A virtual advocacy campaign was sent out, urging Marylanders to email their legislators on the Senate Judicial Proceedings Committee and the House Environment and Transportation Committee to urge their support for this bill package. Overall, a total of 108 individuals sent a total of 120 messages to 24 legislators across both committees.
Status: SB 446 unsuccessfully DIED in Committee. HB 449 unsuccessfully DIED in Senate Committee.
SB758 Condominiums and Homeowners Associations – Elections, Financial Statements, and Enforcement
MD LAC opposed this bill, arguing it imposes unnecessary burdens on associations by mandating specific election procedures and certifying unit owner compliance with the statute.
Many provisions in this bill are already covered by existing laws and association documents. Some governing documents have very well-defined election procedures that provide more transparency and owner oversight than outlined in this proposed statute.
CAI’s Government Regulation of Community Associations Public Policy opposes laws and regulations that nullify the association’s governing documents.
This legislation conflicts with Federal and State statute naming management companies as third parties. It specifically states that management companies are NOT independent parties. Many full-service management agreements include provisions for conducting elections and/or provide software to do so. Management is also required to maintain association records, including election-related materials. These requirements increase costs by necessitating third-party hires or additional administrative expenses due to increased bureaucracy.
MDLAC will propose clarification of the “independent party” conflict, although our priorities are yet to be determined.
Status: Unsuccessfully PASSED. Effective October 1, 2025.
SB891/HB1466 – Accessory Dwelling Units
MD LAC opposed this bill package, given the infringement on the ability of associations to reasonably regulate accessory dwelling units through architectural control measures, consistent with CAI’s Accessory Dwelling Unit Public Policy. The Bill package establishes a state policy to promote and encourage the creation of accessory dwelling units (ADUs) on land with a single-family detached dwelling unit as the primary dwelling unit, to help meet housing needs.

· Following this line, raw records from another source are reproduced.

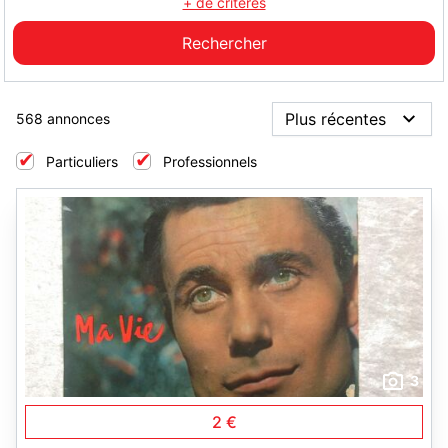
+ de critères
568 annonces
Particuliers
Professionnels
3
2 €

The bill also requires adoption of local laws authorizing ADUs and prohibits a restriction on use of a property from unreasonably limiting the ability of an owner to develop or offer for rent an ADU. Additionally, the bill authorizes homeowners’ associations to treat an ADU as a separate lot for purposes of voting and assessments.
While MD LAC is sensitive to Maryland’s current housing shortage, by their governing documents community associations have the right to regulate the size and scope of buildings/improvements within their communities. It remains to be seen if our Maryland community associations will encounter any governance, assessment or infrastructure problems as a result of more buildings and more residents and our communities are encouraged to monitor these subject ADUs for the empirical data that will be needed to suggest potential future changes to the law.
Status: Unsuccessfully PASSED. Effective October 1, 2025.